Extracted page text data
# # #

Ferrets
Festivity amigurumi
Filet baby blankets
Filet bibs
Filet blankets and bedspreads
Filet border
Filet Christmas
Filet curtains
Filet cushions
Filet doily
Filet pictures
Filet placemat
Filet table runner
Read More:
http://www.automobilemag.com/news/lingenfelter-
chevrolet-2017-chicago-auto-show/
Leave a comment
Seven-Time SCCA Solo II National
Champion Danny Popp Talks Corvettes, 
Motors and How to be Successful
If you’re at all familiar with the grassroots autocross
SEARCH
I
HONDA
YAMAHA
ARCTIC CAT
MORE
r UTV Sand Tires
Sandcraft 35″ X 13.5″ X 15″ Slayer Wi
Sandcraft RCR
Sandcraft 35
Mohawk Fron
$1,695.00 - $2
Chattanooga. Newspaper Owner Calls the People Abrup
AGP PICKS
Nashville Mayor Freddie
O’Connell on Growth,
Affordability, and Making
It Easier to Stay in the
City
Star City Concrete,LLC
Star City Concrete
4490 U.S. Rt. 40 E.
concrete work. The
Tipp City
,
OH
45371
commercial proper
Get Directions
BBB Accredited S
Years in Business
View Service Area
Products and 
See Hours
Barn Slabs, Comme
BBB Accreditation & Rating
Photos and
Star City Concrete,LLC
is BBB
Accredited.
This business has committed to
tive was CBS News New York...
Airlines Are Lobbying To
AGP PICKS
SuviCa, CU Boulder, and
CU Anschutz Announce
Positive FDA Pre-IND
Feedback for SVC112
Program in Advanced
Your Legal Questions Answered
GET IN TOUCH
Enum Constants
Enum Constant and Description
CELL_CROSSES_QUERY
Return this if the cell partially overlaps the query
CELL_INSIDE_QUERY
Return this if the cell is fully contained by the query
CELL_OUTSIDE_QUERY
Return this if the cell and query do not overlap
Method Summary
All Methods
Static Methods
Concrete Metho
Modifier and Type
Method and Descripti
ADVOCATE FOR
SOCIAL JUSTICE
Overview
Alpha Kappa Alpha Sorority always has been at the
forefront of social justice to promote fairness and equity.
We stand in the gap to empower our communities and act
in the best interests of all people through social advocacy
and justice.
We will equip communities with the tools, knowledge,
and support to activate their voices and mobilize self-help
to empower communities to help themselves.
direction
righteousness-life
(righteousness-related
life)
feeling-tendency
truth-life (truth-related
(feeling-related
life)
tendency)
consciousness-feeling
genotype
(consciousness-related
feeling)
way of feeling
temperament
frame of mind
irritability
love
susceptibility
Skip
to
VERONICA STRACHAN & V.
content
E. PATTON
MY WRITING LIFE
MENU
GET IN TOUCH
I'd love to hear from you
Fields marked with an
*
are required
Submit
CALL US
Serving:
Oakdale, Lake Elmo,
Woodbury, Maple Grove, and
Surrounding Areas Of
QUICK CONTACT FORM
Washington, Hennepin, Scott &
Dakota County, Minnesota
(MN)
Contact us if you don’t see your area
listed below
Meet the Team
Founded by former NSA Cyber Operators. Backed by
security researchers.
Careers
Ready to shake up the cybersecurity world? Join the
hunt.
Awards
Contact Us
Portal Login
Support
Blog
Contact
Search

# # #

-- Task instructions --
Go through the records above and copy each line where "Enum" is found.

-- Solution to this task --
Enum Constants
Enum Constant and Description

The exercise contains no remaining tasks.